公式発表によれば「音楽はつながりと和解の源であるべきであるという信念にもとづき」公演を中止する決定を下した、と。「現在の状況の非人道性、そしてそれが私たちの社会にも感情的な反応を引き起こしていることを考えると、このコンサートの開催は望ましくないと判断しました。私たちは、フェスティバルの静けさを維持し、来場者と演奏家の皆さんのコンサート体験を守ることを選択しました。」とありまして、あくまでも想像にすぎませんが、音楽祭側に抗議の声がバンバン来ていた、ということかもしれません。
もしそうだとして、どのレベルをもって大量に来ているとするのかは判断が簡単にできることではありませんけれど、政治がらみでアメリカでは射殺事件も起こっています。話し合いができないなら力づくで、というケースも増えている。実に不穏ですし、もし現場がそういう感じで収集がつかないことになったら、あるいは最悪死者が出たらどうする。臆病すぎるのはだめかもしれないが、ふわっとした「大丈夫っしょ」みたいな感覚で突き進むのもまずい。
ミュンヘン・フィルやシャニといえば「世界屈指の強豪」的な、大きな存在であって、イレギュラーなことをすればそのあと広くざわつく可能性がある、ということは想像に難くありません。実際ニューヨークタイムズとかガーディアンとかも報道していますし。

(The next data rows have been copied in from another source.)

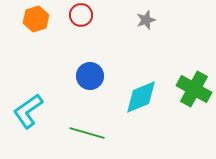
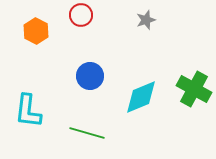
orange hexagon: moved 12 px down; rotated 15 degrees counterclockwise
cyan L-shape: rotated 48 degrees counterclockwise
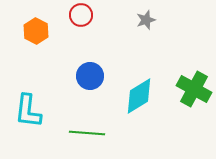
cyan diamond: moved 2 px left, 1 px up; rotated 9 degrees counterclockwise
green line: rotated 12 degrees counterclockwise
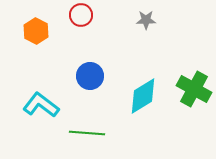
gray star: rotated 18 degrees clockwise
cyan diamond: moved 4 px right
cyan L-shape: moved 13 px right, 6 px up; rotated 120 degrees clockwise
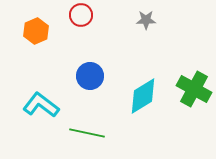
orange hexagon: rotated 10 degrees clockwise
green line: rotated 8 degrees clockwise
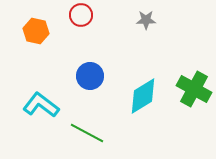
orange hexagon: rotated 25 degrees counterclockwise
green line: rotated 16 degrees clockwise
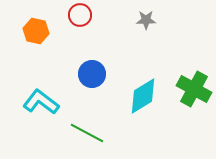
red circle: moved 1 px left
blue circle: moved 2 px right, 2 px up
cyan L-shape: moved 3 px up
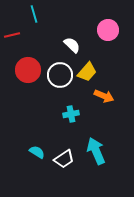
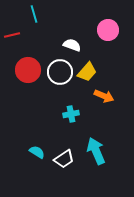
white semicircle: rotated 24 degrees counterclockwise
white circle: moved 3 px up
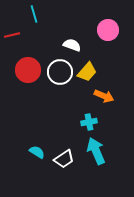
cyan cross: moved 18 px right, 8 px down
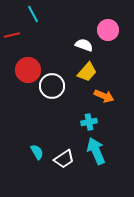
cyan line: moved 1 px left; rotated 12 degrees counterclockwise
white semicircle: moved 12 px right
white circle: moved 8 px left, 14 px down
cyan semicircle: rotated 28 degrees clockwise
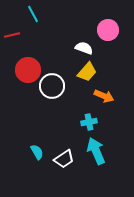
white semicircle: moved 3 px down
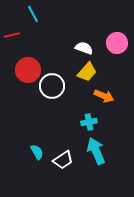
pink circle: moved 9 px right, 13 px down
white trapezoid: moved 1 px left, 1 px down
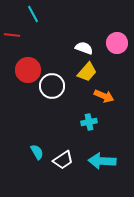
red line: rotated 21 degrees clockwise
cyan arrow: moved 6 px right, 10 px down; rotated 64 degrees counterclockwise
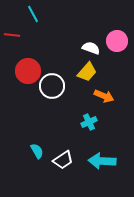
pink circle: moved 2 px up
white semicircle: moved 7 px right
red circle: moved 1 px down
cyan cross: rotated 14 degrees counterclockwise
cyan semicircle: moved 1 px up
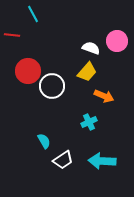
cyan semicircle: moved 7 px right, 10 px up
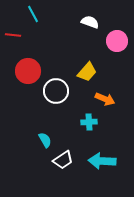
red line: moved 1 px right
white semicircle: moved 1 px left, 26 px up
white circle: moved 4 px right, 5 px down
orange arrow: moved 1 px right, 3 px down
cyan cross: rotated 21 degrees clockwise
cyan semicircle: moved 1 px right, 1 px up
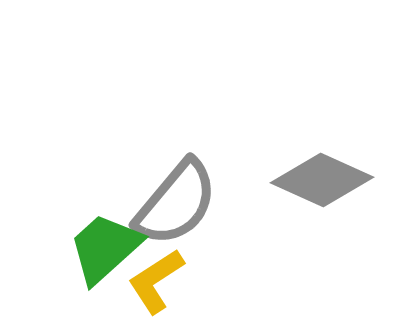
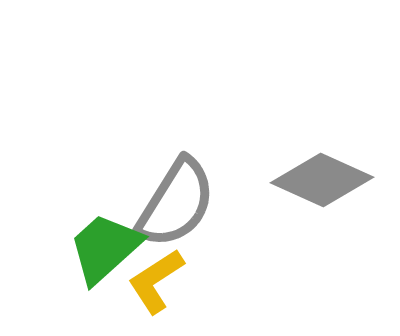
gray semicircle: rotated 8 degrees counterclockwise
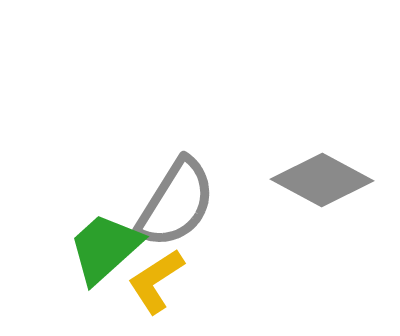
gray diamond: rotated 4 degrees clockwise
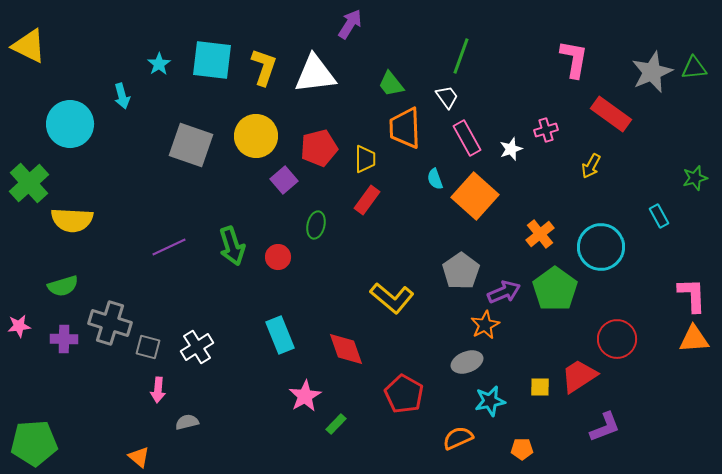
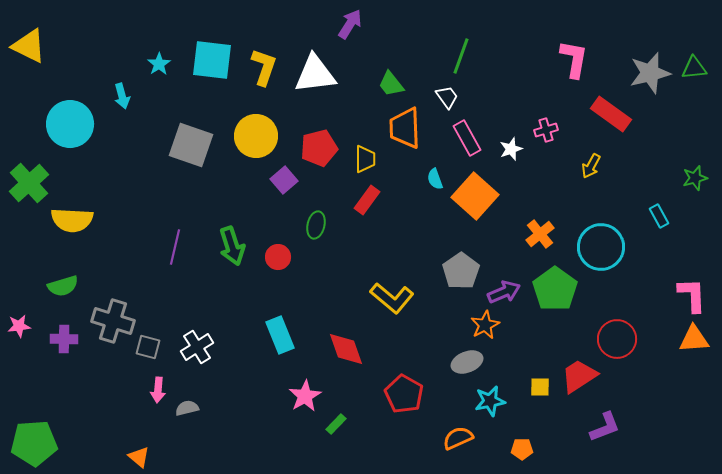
gray star at (652, 72): moved 2 px left, 1 px down; rotated 9 degrees clockwise
purple line at (169, 247): moved 6 px right; rotated 52 degrees counterclockwise
gray cross at (110, 323): moved 3 px right, 2 px up
gray semicircle at (187, 422): moved 14 px up
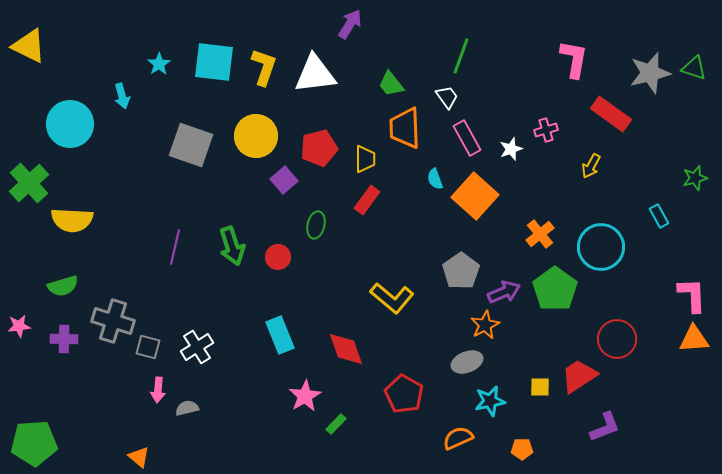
cyan square at (212, 60): moved 2 px right, 2 px down
green triangle at (694, 68): rotated 24 degrees clockwise
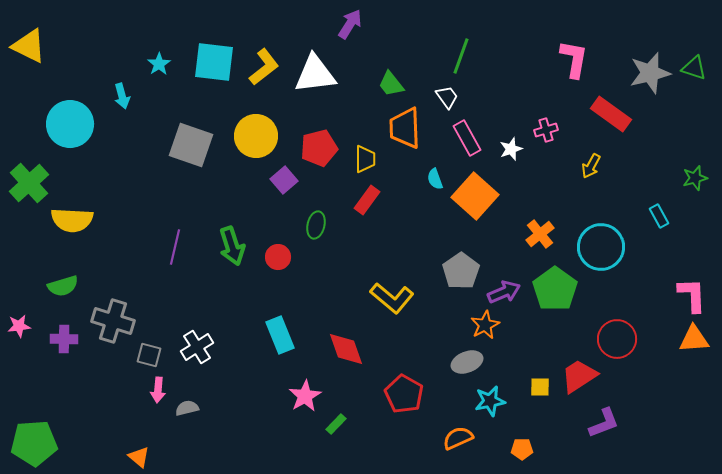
yellow L-shape at (264, 67): rotated 33 degrees clockwise
gray square at (148, 347): moved 1 px right, 8 px down
purple L-shape at (605, 427): moved 1 px left, 4 px up
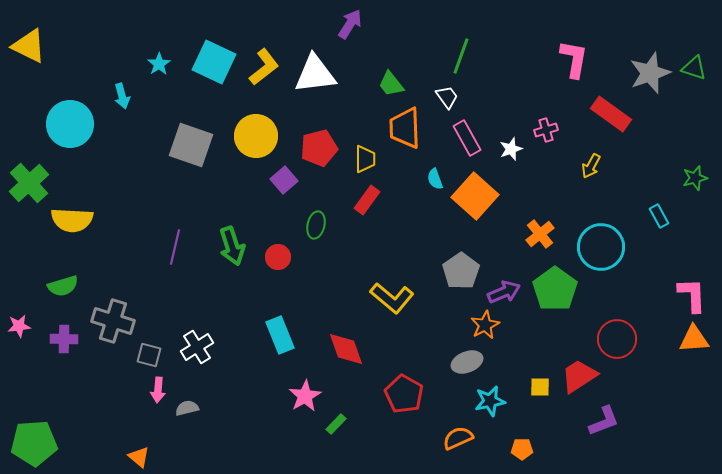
cyan square at (214, 62): rotated 18 degrees clockwise
gray star at (650, 73): rotated 6 degrees counterclockwise
purple L-shape at (604, 423): moved 2 px up
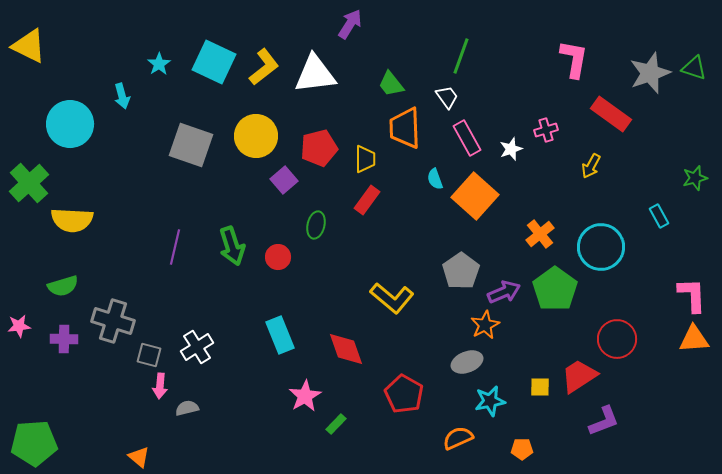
pink arrow at (158, 390): moved 2 px right, 4 px up
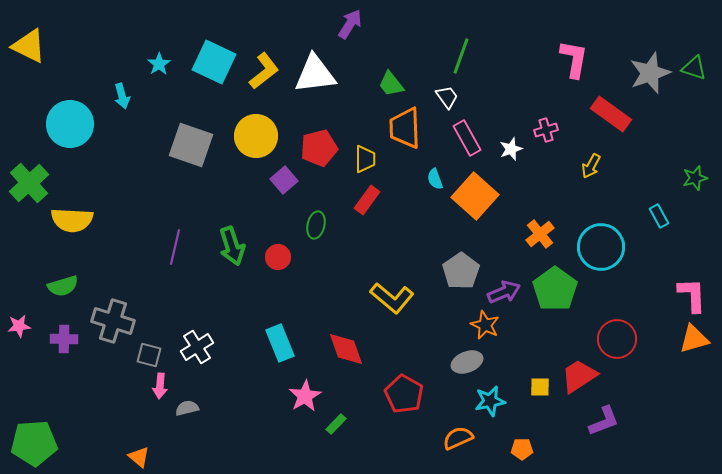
yellow L-shape at (264, 67): moved 4 px down
orange star at (485, 325): rotated 20 degrees counterclockwise
cyan rectangle at (280, 335): moved 8 px down
orange triangle at (694, 339): rotated 12 degrees counterclockwise
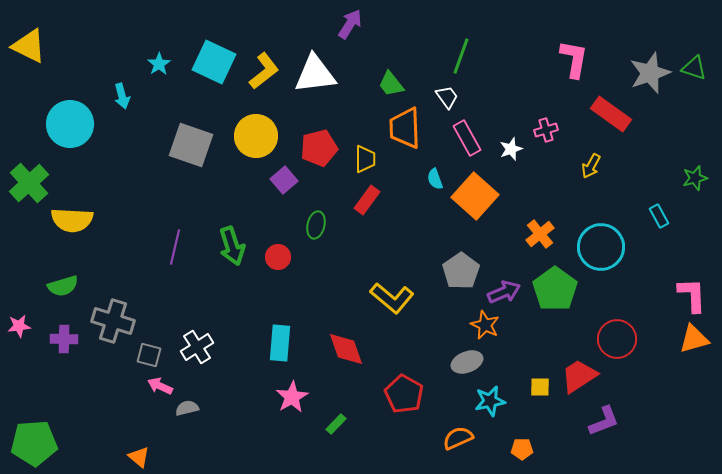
cyan rectangle at (280, 343): rotated 27 degrees clockwise
pink arrow at (160, 386): rotated 110 degrees clockwise
pink star at (305, 396): moved 13 px left, 1 px down
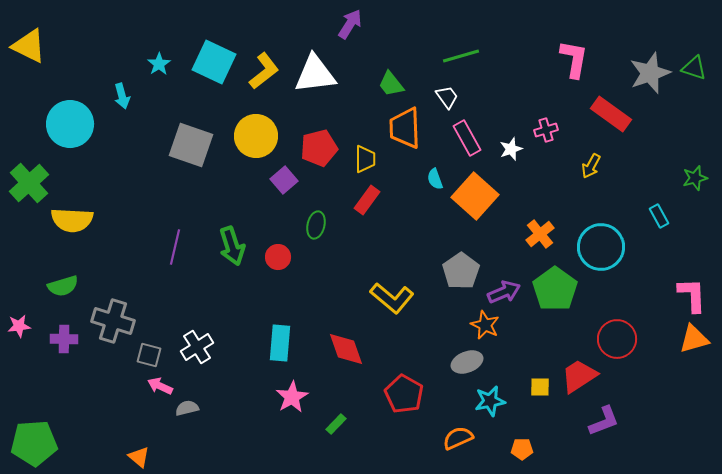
green line at (461, 56): rotated 54 degrees clockwise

加えてこの中止判断によって影響を受けるミュンヘン・フィル、指揮者、チケット購入者、スポンサーをはじめ、公演に関係する人たちは多数います。急に仕事を失うことになったら戸惑いや怒りも起こりうる。お金を出した人たちからは「金返せ」と言われますし、あるはずだった仕事がなくなった関係者たちからは「金、払ってくれるよね」と言われる。大義名分を振りかざすのは簡単、しかしそのあとに波及して発生する責任を回避することはできない。ドイツ政府関係者も怒ってるみたいだし。
それを理解した上でのこの判断だったのであれば、現場が相当に憂慮すべき状態だったのかもしれません。見出しだけみて騒ぐ人もいますが、現場のことを一番知ってるのは現場ということもけっこうあります。現場からなんかやばそうやで、まじで、の声が上がってきてこう決断せざるを得なかったのだとすればどうか。「君らここおらんやろ」、と言われたら、本当にごもっとも。
世の中に暴力が満ちてきているこのご時世、暴力行為が起こらないとはいいきれません。なんというか、世の中の分断が進んでいる。驚異的に安全と言われてきた国日本に済んでいてもそういう風に不穏な空気を感じているわけですが、我々はここから何を感じ、どうすべきなのか。
私の勝手な想像(音楽祭にすごい抗議が来ていたのかも)は、もしかすると全然違うじゃった、かもしれませんけれど、結果だけを見てワーワー騒ぐのではなく、思慮深く行動していかなければならぬ、と自分を常に戒め、行動や言動について考え続けなければならない、ということかな、、、などと思っています。